▸ PROVIDED DATA:
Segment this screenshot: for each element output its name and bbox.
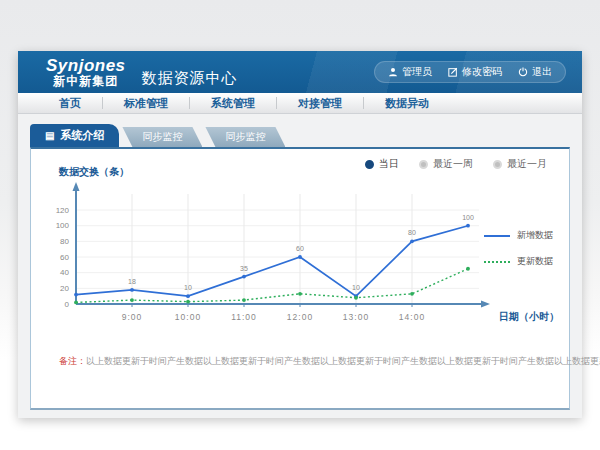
- svg-text:9:00: 9:00: [122, 312, 143, 322]
- company-logo: Synjones 新中新集团: [46, 57, 126, 87]
- document-icon: ▤: [45, 131, 54, 141]
- nav-item-standard-mgmt[interactable]: 标准管理: [103, 96, 189, 111]
- svg-text:11:00: 11:00: [231, 312, 257, 322]
- content-panel: 当日 最近一周 最近一月 数据交换（条） 0204060801001209:00…: [30, 147, 570, 410]
- legend-new-data-label: 新增数据: [517, 229, 553, 242]
- legend-item-update-data: 更新数据: [484, 255, 553, 268]
- chart-legend: 新增数据 更新数据: [484, 229, 553, 268]
- change-password-label: 修改密码: [462, 65, 502, 79]
- change-password-button[interactable]: 修改密码: [448, 65, 502, 79]
- note-text: 以上数据更新于时间产生数据以上数据更新于时间产生数据以上数据更新于时间产生数据以…: [86, 356, 600, 366]
- nav-item-home[interactable]: 首页: [38, 96, 102, 111]
- svg-text:10:00: 10:00: [175, 312, 201, 322]
- svg-text:20: 20: [60, 284, 69, 293]
- svg-text:60: 60: [296, 245, 304, 252]
- data-exchange-line-chart: 0204060801001209:0010:0011:0012:0013:001…: [31, 149, 569, 412]
- user-toolbar: 管理员 修改密码 退出: [374, 61, 566, 83]
- legend-item-new-data: 新增数据: [484, 229, 553, 242]
- note-prefix: 备注：: [59, 356, 86, 366]
- nav-item-data-change[interactable]: 数据异动: [364, 96, 450, 111]
- logout-button[interactable]: 退出: [518, 65, 552, 79]
- radio-last-month-label: 最近一月: [507, 157, 547, 171]
- svg-text:40: 40: [60, 268, 69, 277]
- green-dotted-swatch: [484, 261, 510, 263]
- user-icon: [388, 67, 398, 77]
- blue-line-swatch: [484, 235, 510, 237]
- logout-label: 退出: [532, 65, 552, 79]
- current-user-label: 管理员: [402, 65, 432, 79]
- current-user[interactable]: 管理员: [388, 65, 432, 79]
- radio-icon: [365, 160, 374, 169]
- svg-text:10: 10: [184, 284, 192, 291]
- footer-note: 备注：以上数据更新于时间产生数据以上数据更新于时间产生数据以上数据更新于时间产生…: [59, 355, 600, 368]
- time-range-filters: 当日 最近一周 最近一月: [365, 157, 547, 171]
- nav-item-interface-mgmt[interactable]: 对接管理: [277, 96, 363, 111]
- app-window: Synjones 新中新集团 数据资源中心 管理员 修改密码 退出: [18, 51, 582, 418]
- svg-text:80: 80: [408, 229, 416, 236]
- legend-update-data-label: 更新数据: [517, 255, 553, 268]
- tab-sync-monitor-1[interactable]: 同步监控: [122, 127, 202, 147]
- radio-last-week-label: 最近一周: [433, 157, 473, 171]
- svg-text:13:00: 13:00: [343, 312, 369, 322]
- svg-text:35: 35: [240, 265, 248, 272]
- svg-text:100: 100: [462, 214, 474, 221]
- app-header: Synjones 新中新集团 数据资源中心 管理员 修改密码 退出: [18, 51, 582, 93]
- radio-icon: [493, 160, 502, 169]
- svg-text:60: 60: [60, 253, 69, 262]
- logo-en-text: Synjones: [46, 57, 126, 75]
- radio-today[interactable]: 当日: [365, 157, 399, 171]
- radio-last-month[interactable]: 最近一月: [493, 157, 547, 171]
- power-icon: [518, 67, 528, 77]
- tab-system-intro-label: 系统介绍: [60, 128, 104, 143]
- edit-icon: [448, 67, 458, 77]
- tab-bar: ▤ 系统介绍 同步监控 同步监控: [30, 124, 582, 147]
- radio-last-week[interactable]: 最近一周: [419, 157, 473, 171]
- page-title: 数据资源中心: [142, 69, 238, 88]
- svg-text:120: 120: [56, 206, 70, 215]
- logo-cn-text: 新中新集团: [46, 75, 126, 88]
- svg-text:0: 0: [65, 300, 70, 309]
- svg-text:80: 80: [60, 237, 69, 246]
- svg-text:100: 100: [56, 221, 70, 230]
- svg-text:日期（小时）: 日期（小时）: [499, 311, 559, 322]
- main-nav: 首页 标准管理 系统管理 对接管理 数据异动: [18, 93, 582, 114]
- radio-icon: [419, 160, 428, 169]
- svg-text:14:00: 14:00: [399, 312, 425, 322]
- chart-y-axis-title: 数据交换（条）: [59, 165, 129, 179]
- tab-sync-monitor-2[interactable]: 同步监控: [205, 127, 285, 147]
- page-body: ▤ 系统介绍 同步监控 同步监控 当日 最近一周 最近一月: [18, 114, 582, 418]
- nav-item-system-mgmt[interactable]: 系统管理: [190, 96, 276, 111]
- svg-text:12:00: 12:00: [287, 312, 313, 322]
- svg-text:10: 10: [352, 284, 360, 291]
- tab-system-intro[interactable]: ▤ 系统介绍: [30, 124, 119, 147]
- svg-text:18: 18: [128, 278, 136, 285]
- radio-today-label: 当日: [379, 157, 399, 171]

▸ INSTRUCTIONS FOR THE TASK: Each record above is to be written out exactly; the pictures are not.

▸ RESPONSE AREA:
Segment this screenshot: for each element output its name and bbox.
- svg-text:9:00: 9:00: [122, 312, 143, 322]
- company-logo: Synjones 新中新集团: [46, 57, 126, 87]
- document-icon: ▤: [45, 131, 54, 141]
- nav-item-standard-mgmt[interactable]: 标准管理: [103, 96, 189, 111]
- svg-text:11:00: 11:00: [231, 312, 257, 322]
- content-panel: 当日 最近一周 最近一月 数据交换（条） 0204060801001209:00…: [30, 147, 570, 410]
- legend-new-data-label: 新增数据: [517, 229, 553, 242]
- legend-item-update-data: 更新数据: [484, 255, 553, 268]
- chart-legend: 新增数据 更新数据: [484, 229, 553, 268]
- change-password-label: 修改密码: [462, 65, 502, 79]
- change-password-button[interactable]: 修改密码: [448, 65, 502, 79]
- note-text: 以上数据更新于时间产生数据以上数据更新于时间产生数据以上数据更新于时间产生数据以…: [86, 356, 600, 366]
- nav-item-home[interactable]: 首页: [38, 96, 102, 111]
- svg-text:10:00: 10:00: [175, 312, 201, 322]
- svg-text:20: 20: [60, 284, 69, 293]
- svg-text:60: 60: [296, 245, 304, 252]
- data-exchange-line-chart: 0204060801001209:0010:0011:0012:0013:001…: [31, 149, 569, 412]
- user-toolbar: 管理员 修改密码 退出: [374, 61, 566, 83]
- legend-item-new-data: 新增数据: [484, 229, 553, 242]
- note-prefix: 备注：: [59, 356, 86, 366]
- nav-item-data-change[interactable]: 数据异动: [364, 96, 450, 111]
- logout-button[interactable]: 退出: [518, 65, 552, 79]
- radio-last-month-label: 最近一月: [507, 157, 547, 171]
- svg-text:40: 40: [60, 268, 69, 277]
- green-dotted-swatch: [484, 261, 510, 263]
- user-icon: [388, 67, 398, 77]
- blue-line-swatch: [484, 235, 510, 237]
- logout-label: 退出: [532, 65, 552, 79]
- current-user-label: 管理员: [402, 65, 432, 79]
- current-user[interactable]: 管理员: [388, 65, 432, 79]
- radio-icon: [365, 160, 374, 169]
- svg-text:10: 10: [184, 284, 192, 291]
- footer-note: 备注：以上数据更新于时间产生数据以上数据更新于时间产生数据以上数据更新于时间产生…: [59, 355, 600, 368]
- time-range-filters: 当日 最近一周 最近一月: [365, 157, 547, 171]
- nav-item-interface-mgmt[interactable]: 对接管理: [277, 96, 363, 111]
- app-window: Synjones 新中新集团 数据资源中心 管理员 修改密码 退出: [18, 51, 582, 418]
- svg-text:80: 80: [408, 229, 416, 236]
- legend-update-data-label: 更新数据: [517, 255, 553, 268]
- tab-sync-monitor-1[interactable]: 同步监控: [122, 127, 202, 147]
- radio-last-week-label: 最近一周: [433, 157, 473, 171]
- svg-text:13:00: 13:00: [343, 312, 369, 322]
- svg-text:35: 35: [240, 265, 248, 272]
- svg-text:100: 100: [462, 214, 474, 221]
- app-header: Synjones 新中新集团 数据资源中心 管理员 修改密码 退出: [18, 51, 582, 93]
- radio-icon: [493, 160, 502, 169]
- svg-text:60: 60: [60, 253, 69, 262]
- logo-en-text: Synjones: [46, 57, 126, 75]
- radio-today[interactable]: 当日: [365, 157, 399, 171]
- radio-last-month[interactable]: 最近一月: [493, 157, 547, 171]
- power-icon: [518, 67, 528, 77]
- tab-system-intro-label: 系统介绍: [60, 128, 104, 143]
- edit-icon: [448, 67, 458, 77]
- tab-bar: ▤ 系统介绍 同步监控 同步监控: [30, 124, 582, 147]
- radio-last-week[interactable]: 最近一周: [419, 157, 473, 171]
- page-title: 数据资源中心: [142, 69, 238, 88]
- svg-text:120: 120: [56, 206, 70, 215]
- logo-cn-text: 新中新集团: [46, 75, 126, 88]
- svg-text:0: 0: [65, 300, 70, 309]
- svg-text:80: 80: [60, 237, 69, 246]
- svg-text:100: 100: [56, 221, 70, 230]
- svg-text:日期（小时）: 日期（小时）: [499, 311, 559, 322]
- main-nav: 首页 标准管理 系统管理 对接管理 数据异动: [18, 93, 582, 114]
- radio-icon: [419, 160, 428, 169]
- svg-text:14:00: 14:00: [399, 312, 425, 322]
- chart-y-axis-title: 数据交换（条）: [59, 165, 129, 179]
- tab-sync-monitor-2[interactable]: 同步监控: [205, 127, 285, 147]
- page-body: ▤ 系统介绍 同步监控 同步监控 当日 最近一周 最近一月: [18, 114, 582, 418]
- nav-item-system-mgmt[interactable]: 系统管理: [190, 96, 276, 111]
- svg-text:12:00: 12:00: [287, 312, 313, 322]
- svg-text:10: 10: [352, 284, 360, 291]
- tab-system-intro[interactable]: ▤ 系统介绍: [30, 124, 119, 147]
- svg-text:18: 18: [128, 278, 136, 285]
- radio-today-label: 当日: [379, 157, 399, 171]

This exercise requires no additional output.